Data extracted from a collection
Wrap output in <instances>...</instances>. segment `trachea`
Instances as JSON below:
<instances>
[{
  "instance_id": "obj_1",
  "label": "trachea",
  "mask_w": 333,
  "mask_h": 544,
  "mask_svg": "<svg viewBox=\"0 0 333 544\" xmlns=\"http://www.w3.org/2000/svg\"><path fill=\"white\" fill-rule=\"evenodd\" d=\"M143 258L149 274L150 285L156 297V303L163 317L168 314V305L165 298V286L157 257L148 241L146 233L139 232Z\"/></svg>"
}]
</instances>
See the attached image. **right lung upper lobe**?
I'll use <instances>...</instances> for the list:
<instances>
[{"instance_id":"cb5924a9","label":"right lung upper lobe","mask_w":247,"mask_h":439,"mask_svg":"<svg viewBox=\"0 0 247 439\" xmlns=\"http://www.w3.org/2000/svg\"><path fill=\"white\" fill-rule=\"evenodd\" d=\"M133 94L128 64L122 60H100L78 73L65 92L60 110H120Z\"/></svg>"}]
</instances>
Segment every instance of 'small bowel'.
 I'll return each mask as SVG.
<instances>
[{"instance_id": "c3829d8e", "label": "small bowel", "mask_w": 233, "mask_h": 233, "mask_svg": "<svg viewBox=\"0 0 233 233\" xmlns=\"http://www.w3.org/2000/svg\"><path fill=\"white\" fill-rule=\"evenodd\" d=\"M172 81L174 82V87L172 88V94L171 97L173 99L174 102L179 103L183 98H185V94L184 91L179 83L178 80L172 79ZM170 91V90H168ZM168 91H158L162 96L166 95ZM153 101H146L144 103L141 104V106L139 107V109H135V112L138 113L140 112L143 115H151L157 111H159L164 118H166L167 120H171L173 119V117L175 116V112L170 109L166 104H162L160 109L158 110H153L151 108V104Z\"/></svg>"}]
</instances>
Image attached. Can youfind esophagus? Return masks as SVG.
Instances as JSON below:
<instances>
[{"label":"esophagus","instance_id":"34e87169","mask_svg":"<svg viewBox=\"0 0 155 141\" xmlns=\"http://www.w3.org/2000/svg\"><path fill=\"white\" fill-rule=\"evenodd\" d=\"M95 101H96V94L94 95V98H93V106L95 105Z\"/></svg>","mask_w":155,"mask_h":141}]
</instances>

## YOUR GOAL
Each line of the data that includes "lung" should be copied.

## EXERCISE RESPONSE
See the attached image. **right lung upper lobe**?
[{"instance_id":"cb5924a9","label":"right lung upper lobe","mask_w":247,"mask_h":439,"mask_svg":"<svg viewBox=\"0 0 247 439\" xmlns=\"http://www.w3.org/2000/svg\"><path fill=\"white\" fill-rule=\"evenodd\" d=\"M133 94L128 64L122 60H100L78 73L65 92L60 110H120Z\"/></svg>"}]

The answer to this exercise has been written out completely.